The different types of fairies
No doubt she didn’t mean to be so scary. Her voice was coarse and loud. She spoke in an accent so strange they often had to guess what she was saying. Her laugh was bawdy and sounded to their young ears like the braying of a horse. Their Granny Stapleton frightened this writers husband Clayton and his brother so badly as kids their father often had to chase the twin boys out from under their beds with a broom during her visits.
Granny Stapleton left a working class life in Ireland for America before their father was born, but she still spoke with a dialect as curiously foreign to her grandson’s as her wild, graying, red hair. Occasionally her vocabulary slipped around them and their parents would shoo them from the room. But what both boys remember better than anything about their riotous grandmother are the stories she could tell. Superstitious to her core she spoke of dark creatures who roamed the Earth with all the conviction of reality. The boys grew up hearing fairy tales so grim their town librarian would have had nervous fits.
Real fairies are not the creatures depicted in cloyingly sweet pictures or the hip, but helpful characters in big budget blockbusters. According to tradition they’re much like human beings; meaning some are good and some are bad. The difference would be when these beings are bad, they’re capable of being extremely unpleasant.

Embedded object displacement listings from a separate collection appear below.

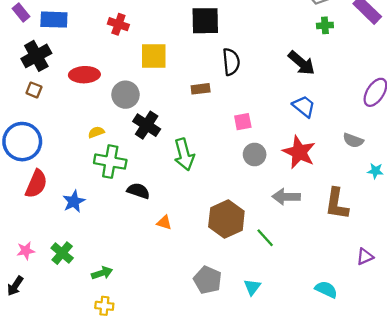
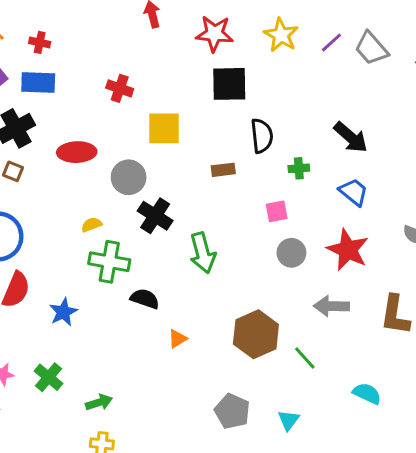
green cross: (325, 25) -> (299, 168), moved
orange triangle: (164, 223) -> (177, 339), turned -49
cyan semicircle: (326, 289) -> (367, 393), moved

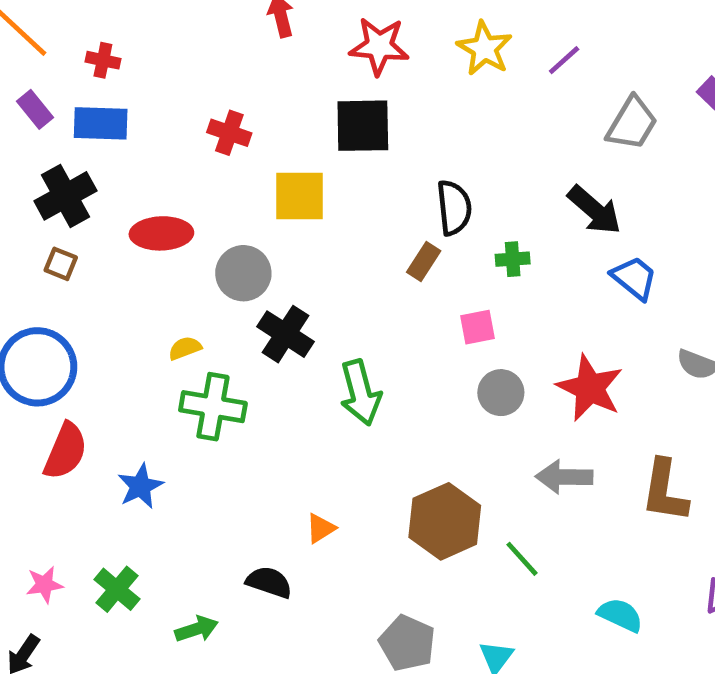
gray trapezoid: (371, 48) -> (632, 123), moved, turned -108
black square: (229, 84) -> (363, 126), moved
brown rectangle: (223, 170) -> (424, 262), moved, turned -50
blue trapezoid: (354, 192) -> (634, 278), moved
black semicircle: (145, 299) -> (269, 582), moved

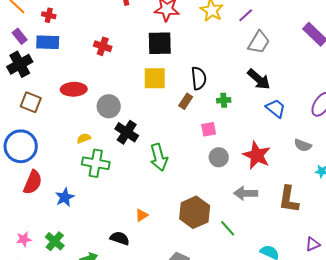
gray trapezoid: (632, 123) -> (259, 42), moved
black cross: (65, 196) -> (20, 64), moved
yellow square: (300, 196) -> (155, 78), moved
brown square: (61, 264) -> (31, 102), size x1.5

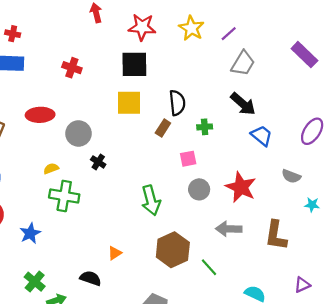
black cross: (127, 132) -> (98, 162), size x0.6
green arrow: (159, 157) -> (151, 200), moved
green cross: (55, 241) -> (35, 282), moved

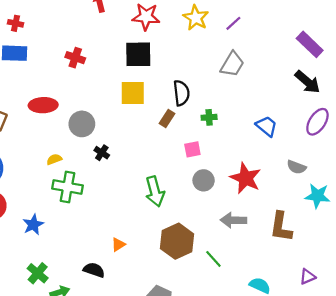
gray trapezoid: (243, 63) -> (232, 64), moved
black arrow: (243, 104) -> (307, 82), moved
cyan star: (312, 205) -> (317, 196), size x1.6

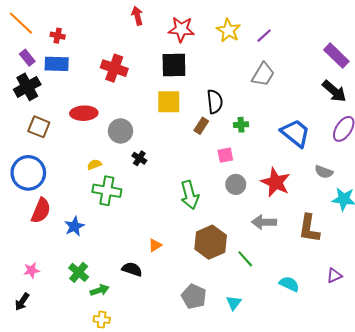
red cross: (75, 58) -> (114, 68), size x1.4
blue trapezoid: (267, 126) -> (295, 133), size x1.4

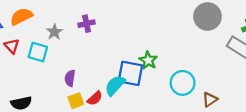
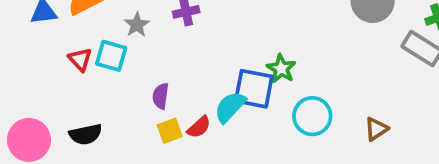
red triangle: (12, 46) -> (80, 59), moved
cyan circle: (183, 83) -> (312, 116), moved

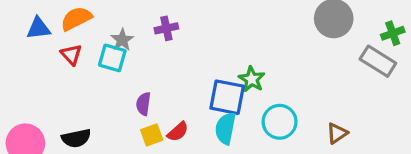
cyan square: (111, 56) -> (112, 58), moved
red triangle: (80, 59) -> (71, 55), moved
cyan semicircle: (230, 107) -> (225, 128), moved, turned -32

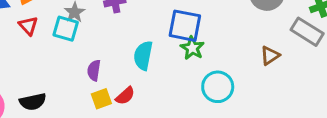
blue square: (227, 97) -> (185, 26), moved
cyan semicircle: (225, 128) -> (143, 56), moved
brown triangle: (337, 133) -> (270, 56), moved

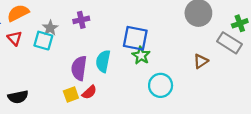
purple semicircle: (94, 70) -> (79, 68), moved, size x1.5

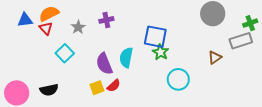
red triangle: (15, 38) -> (46, 28), moved
cyan square: (43, 41) -> (65, 53), moved, turned 30
gray rectangle: (229, 43) -> (241, 41), turned -50
purple semicircle: (79, 68) -> (104, 64), turned -30

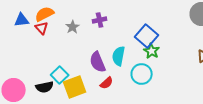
blue square: (155, 37) -> (147, 36), turned 30
cyan square: (65, 53) -> (60, 75), moved
cyan circle: (178, 79) -> (142, 74), moved
yellow square: (97, 88) -> (75, 87), moved, size x1.6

On one branch of the fairy family tree is the unusual Pooka. Not regularly represented in western literature or media, this is a shape- shifter who enjoys playing the trickster. One movie that was does mention the legend is the 1950 hit “Harvey”. According to the movie, Jimmy Stewart in the role of sweet-natured Elwood P. Dowd befriends a giant six-foot-tall, talking rabbit no one else can see. Mid-way through the movie the fact that the name for such an entity is the Pooka is fleetingly mentioned.
In folk lore Pookas are variously described as a huge eagle, a beautiful but wildly destructive horse or looking like the more tradition concept of a bogeyman. Hens will stop laying eggs around them, and likewise cows will stop producing milk. Real horses will rear up at the sight of them and even the bravest dog will run for cover when a Pooka disguised or not shows up.
Like many of their compatriots these creatures like nothing more than a bit of aimless mischief. They like dunking unwary, late night travelers into lakes and streams, vandalizing homes and lawns, and ‘borrowing’ individuals from their homes to go on late night excursions.
A selkie is a woman or man who’s human on dry land but can turn into a seal in the sea. The stories usually revolve around their human lover’s plots to keep them from returning to their ocean home.
Another of this line is the leprechaun. Cereal commercials notwithstanding, these small creatures look more like crotchety, old men than cute cartoon characters. Leprechauns have full pockets and even pots of gold made ‘off the folly of mankind’. Trying to steal those riches away from this little being might prove more problematic than it’s worth. Some legends have them using only clever trickery to win back their ‘pot o’gold’ while other legends hint the little fellows are willing to employ far more dire measures to stay wealthy.
The Banshee’s reputation has nothing to do with charm or being a good conversationalist. She is a female spirit who warns of imminent death. In Ireland the ‘Bean Si’, a ghostly woman with long, flowing hair haunts certain families appearing either just before the death of a family member or prior to some other calamity.
They’re famous for giving out a bone-chilling, keening wail. Grown men have been driven to their knees at the horrible sound of this grim, weeping howl not only due to the other worldly quality of their voices, but from the sudden uncertainty of fate such a presence foreshadows.
If any story breathed terror into this writers husband’s childhood, it was Rawhead and Blood-Bones. No, really there is such a legend. As Clayton heard the story, Rawhead and Bloody Bones was a sea-faring, murder victim with a mysterious but decisive dislike for children. Rawhead might take the form of a dog, but he’s more frequently described looking much like a modern day movie monster. Covered with burns, his long fangs and sharp claws make him one of the scariest things to imagine being under the bed ever conceived. If this wasn’t enough to cause even the bravest six-year-old to need a night light, Rawhead likes to lure children to lakes and streams to pull them under. If his bait tactic didn’t work, he lurks under sinks to pull unwitting children into the drain. It goes without saying being a plumber was never on Clayton’s desired job list.
For more information on myths and fairies of Ireland you can try Wikipedia.org, leprecon.tribe.net, irelandseye.com, and essortment.com if you can’t get to the Emerald Island to hear the traditions in person. Barring that, on good authority, the next best spot is to be a kindergartner sitting on a front porch drinking lemonade and listening to an old woman’s drawling voice while a hot summer’s day reluctantly gives way to dusk.